Notably, data from our laboratories at Weill Cornell Medicine have been demonstrating the importance of epigenetics as a key regulator in breast cancer progression. So, this pre-clinical data show that pharmacologic or genetic inhibition of the catalyst EZH2 is important to prevent invasion and metastases and gives a new opportunity for bringing a new biologic treatment into the clinical testing. Data from our laboratories at Weill Cornell demonstrate that the pharmacologic or genetic inhibition of the catalyst EZH2 impairs the process of distant metastases, proving that epigenetics is a key player in the progress of breast cancer.
Recurrent metastatic disease might go undetected for a considerable time. Always, of course, reflecting the biology of the disease. That brings the question to us clinicians, and we're always challenged in the clinic when we see patients on follow up who were treated previously for early-stage breast cancer, and there is no clinical evidence of disease. We're always challenged with the question, is there anything we can do to detect breast cancer recurrence before our patients come to us with symptoms? So, this is a very exciting area of investigation.
What Does the Future Hold for Metastatic Breast Cancer Patients?
Again, technology is our major ally here, providing us more recently with tools as circulating tumor cells, or the exosomes, or DNA as potential indicators of recurrent metastatic disease. And this is very important because intervening earlier, we do have better chances of addressing the disease, even in a metastatic setting, on more of a curative intent. And again, the disease is dynamic and is evolving, and this gives us a wider spectrum to intervene and interact further invasion, further metastases. And optimize conditions to treat breast cancer as a chronic disease. So, we're investing a lot. These are very early stages to draw firm conclusions that we do have a way beyond conventional imaging or routine blood work that we do to detect the disease early, but I think that these initial steps will lead to tools that will allow us to detect the disease at very early points.

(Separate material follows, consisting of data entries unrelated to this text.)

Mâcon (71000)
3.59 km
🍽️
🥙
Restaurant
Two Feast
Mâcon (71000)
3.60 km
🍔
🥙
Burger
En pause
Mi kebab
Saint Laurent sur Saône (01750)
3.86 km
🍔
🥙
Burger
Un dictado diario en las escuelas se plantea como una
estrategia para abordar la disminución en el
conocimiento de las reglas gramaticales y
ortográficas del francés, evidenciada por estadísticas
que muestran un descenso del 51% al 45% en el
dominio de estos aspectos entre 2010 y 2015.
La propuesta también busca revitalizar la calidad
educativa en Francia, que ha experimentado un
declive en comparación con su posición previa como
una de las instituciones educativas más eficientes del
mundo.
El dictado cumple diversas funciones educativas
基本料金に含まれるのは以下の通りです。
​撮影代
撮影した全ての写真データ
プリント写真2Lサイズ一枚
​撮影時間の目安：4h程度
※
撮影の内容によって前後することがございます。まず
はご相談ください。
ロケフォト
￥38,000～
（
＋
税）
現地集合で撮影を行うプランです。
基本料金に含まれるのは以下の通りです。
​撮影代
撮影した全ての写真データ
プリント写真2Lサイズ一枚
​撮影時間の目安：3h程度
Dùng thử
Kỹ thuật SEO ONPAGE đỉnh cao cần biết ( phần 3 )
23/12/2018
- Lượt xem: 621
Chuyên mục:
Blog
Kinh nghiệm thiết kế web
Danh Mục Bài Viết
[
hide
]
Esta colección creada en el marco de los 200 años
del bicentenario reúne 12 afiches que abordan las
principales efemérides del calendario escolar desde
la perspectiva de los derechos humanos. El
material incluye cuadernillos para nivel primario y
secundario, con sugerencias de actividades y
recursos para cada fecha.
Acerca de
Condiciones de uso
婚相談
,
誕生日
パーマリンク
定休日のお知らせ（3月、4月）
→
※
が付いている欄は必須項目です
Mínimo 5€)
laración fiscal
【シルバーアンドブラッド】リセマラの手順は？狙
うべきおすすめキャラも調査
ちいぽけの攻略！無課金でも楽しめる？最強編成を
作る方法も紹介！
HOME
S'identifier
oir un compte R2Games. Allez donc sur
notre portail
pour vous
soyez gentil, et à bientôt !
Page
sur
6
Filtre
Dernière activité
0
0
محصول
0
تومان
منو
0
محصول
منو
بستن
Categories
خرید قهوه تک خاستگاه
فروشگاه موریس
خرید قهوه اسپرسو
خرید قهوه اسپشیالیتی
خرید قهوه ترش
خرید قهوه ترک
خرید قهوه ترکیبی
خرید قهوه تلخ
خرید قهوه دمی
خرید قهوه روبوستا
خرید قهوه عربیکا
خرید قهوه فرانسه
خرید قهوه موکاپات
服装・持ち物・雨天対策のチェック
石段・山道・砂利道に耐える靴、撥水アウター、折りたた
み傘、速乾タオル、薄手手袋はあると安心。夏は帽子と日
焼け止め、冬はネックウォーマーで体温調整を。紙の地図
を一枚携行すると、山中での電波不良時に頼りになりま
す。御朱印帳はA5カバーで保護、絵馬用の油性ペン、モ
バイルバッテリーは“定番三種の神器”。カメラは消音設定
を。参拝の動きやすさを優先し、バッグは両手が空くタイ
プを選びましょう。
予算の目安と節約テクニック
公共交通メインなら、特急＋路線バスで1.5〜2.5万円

Metformin is an anti-diabetic drug, extensively used with millions of prescriptions every year. Retrospective data suggests effectiveness in breast cancer medicine with optimization of outcomes. Data from the neoadjuvant setting are supporting of Metformin in terms of reducing the risk of breast cancer. That's huge, especially for diabetic patients. For non-diabetic patients, the role of Metformin remains to be addressed. It is a proof-of-principles since sugars are promoting growth of cancer cells, and we also know that insulin acts as a growth factor. So, there is a rationale to support the use of Metformin.
The M32 study is going to give us the main answer to this question for the integration of Metformin since Metformin is combined with what is the standard of care therapy, which is the endocrine therapy. And here, another point that I want to make is that the aromatase inhibitors might be inducing diabetes. So, the role of Metformin, it's not only to reduce the risk of breast cancer through direct effect on the sugar control, diabetes control, and insulin metabolism but also indirectly... Referring to the induced hyperglycemias, and also indirectly by controlling the effect of the standard anti-endocrine therapies in the glucose metabolism.
So, in terms of the hunger hormone ghrelin and unacylated ghrelin, there are pre-clinical data, [inaudible] data that are suggesting that even low doses of unacylated ghrelin, they stop tumor growth across different tumor types. And it remains now to bring this to clinical testing with a clinical study, where we will translate what we see in the laboratory into the clinic. There is a major focus for developing an investigator-initiated study, again exploring here a new avenue of what metabolism is as a player in the complex process of the orchestra of the cancer disease.